"Hz. Peygamber'in (sav) dedesi Abdülmuttalib ile ilgili anlatılan olay şudur: Kureyşliler, Fil ashabından kaçıp Harem’den çıktıkları zaman genç bir delikanlı olan Abdülmuttalib 'Vallahi! Allah’ın Harem’inden çıkıp başka yerde izzet aramam' dedi ve Kâbe'de oturdu. Kureyş kabilesi ondan uzaklaştı. O ise şöyle dua 'Allah’ım! Kişi kendi evini korur, Sen de Kendi Evin’i koru. Haçlılar Senin yurduna galip gelmesin!
Onlara karşı planını sabah göster' diye dua etti. Böylece yerinde sabırla kaldı ve Allah Teâlâ fili ve ordusunu helâk edinceye kadar da oradan ayrılmadı. Kureyşliler geri döndüler.

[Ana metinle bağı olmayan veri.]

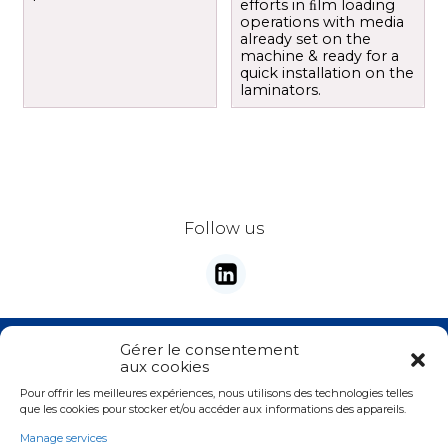
efforts in ﬁlm loading
operations with media
already set on the
machine & ready for a
quick installation on the
laminators.
Follow us
Stay tunes with our newsletter
Gérer le consentement
aux cookies
E-mail
*
Pour offrir les meilleures expériences, nous utilisons des technologies telles
Valider
que les cookies pour stocker et/ou accéder aux informations des appareils.
Manage services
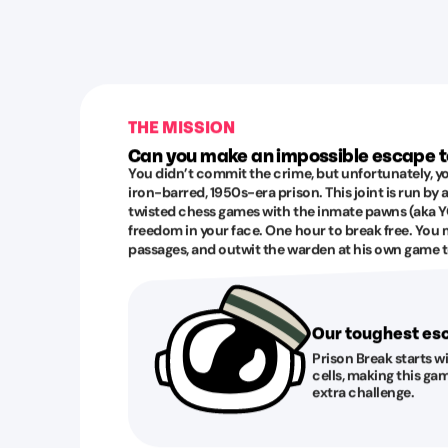
THE MISSION
Can you make an impossible escape 
You didn’t commit the crime, but unfortunately, yo
iron-barred, 1950s-era prison. This joint is run by
twisted chess games with the inmate pawns (aka YO
freedom in your face. One hour to break free. You 
passages, and outwit the warden at his own game to
Our toughest e
Prison Break starts w
cells, making this gam
extra challenge.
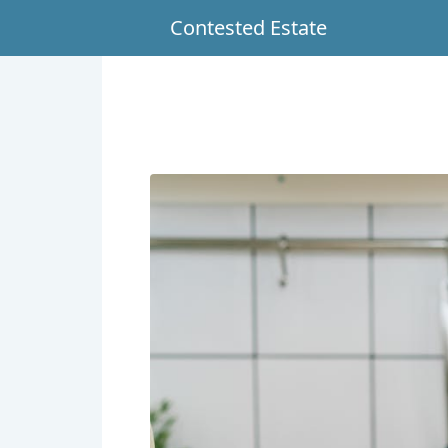
Contested Estate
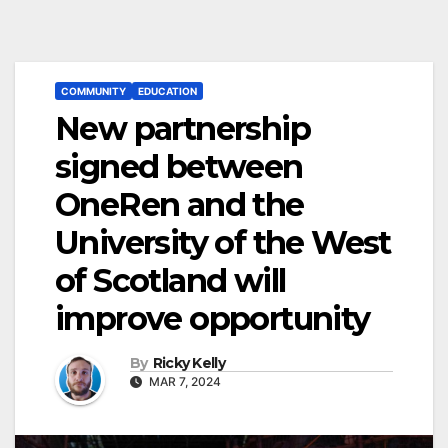
COMMUNITY
EDUCATION
New partnership
signed between
OneRen and the
University of the West
of Scotland will
improve opportunity
By
Ricky Kelly
MAR 7, 2024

Abdülmuttalib’in bu direnişi, sabrı ve Allah’ın haram kıldığı mekânlara gösterdiği saygı, onların gözünde onu büyük bir mertebeye yükseltti."
"O sıralarda, Abdülmuttalib’in en büyük oğlu olan Hâris b. Abdümuttalib dünyaya geldi ve büyüdü. Bir gece Abdülmuttalib rüyasında kendisine 'Zemzem’i kaz! Bu, o büyük zatın saklı hazinesidir' denildi. Uyanınca 'Allah’ım, bana bunu açıkla!' dedi. Sonra rüyasında ikinci defa kendisine 'Zemzem’i kaz!' denildi. O, etin ve kanın karıştığı yerin altındadır, kuzgunun gagalayacağı yerde, karınca yuvasının bulunduğu yerde, kırmızı taş dikitlerin karşısındadır' denildi. Bunun üzerine Abdülmuttalib kalktı, Mescid-i Haram’a gidip oturdu, Allah’ın kendisine göstereceği işareti beklemeye başladı. Derken Hażûra denilen yerde bir inek kesildi. Kesici bıçağından kurtulan hayvan, can çekişe çekişe Mescid’e kadar koştu ve orada, Zemzem’in bulunduğu yerde öldü. Hayvanın orada yüzülüp parçalanmasıyla birlikte bir kuzgun gelip onun kanlı iç organları arasında gagalamaya başladı ve karınca yuvasının bulunduğu noktayı eşeledi. Abdülmuttalib bunu görünce hemen kalktı ve o noktayı kazmaya başladı.“Kureyş kabilesi toplanıp, 'Ey Abdülmuttalib! Bu nasıl iştir? Biz seni cahil biri olarak bilmezdik. Neden Mescidimizin içinde kazı yapıyorsun?' dediler. O ise 'Ben bu kuyuyu kazacağım. Kim beni bundan alıkoymak isterse, onunla mücadele edeceğim' dedi. Bunun üzerine yalnızca oğlu Hâris ile birlikte kazmaya başladı. çünkü o zaman başka oğlu yoktu. Kureyş’ten bazıları onlara karşı çıktı, bazılarıysa, onun soyluluğunu, doğruluğunu ve dindarlığını bildikleri için dokunmadı.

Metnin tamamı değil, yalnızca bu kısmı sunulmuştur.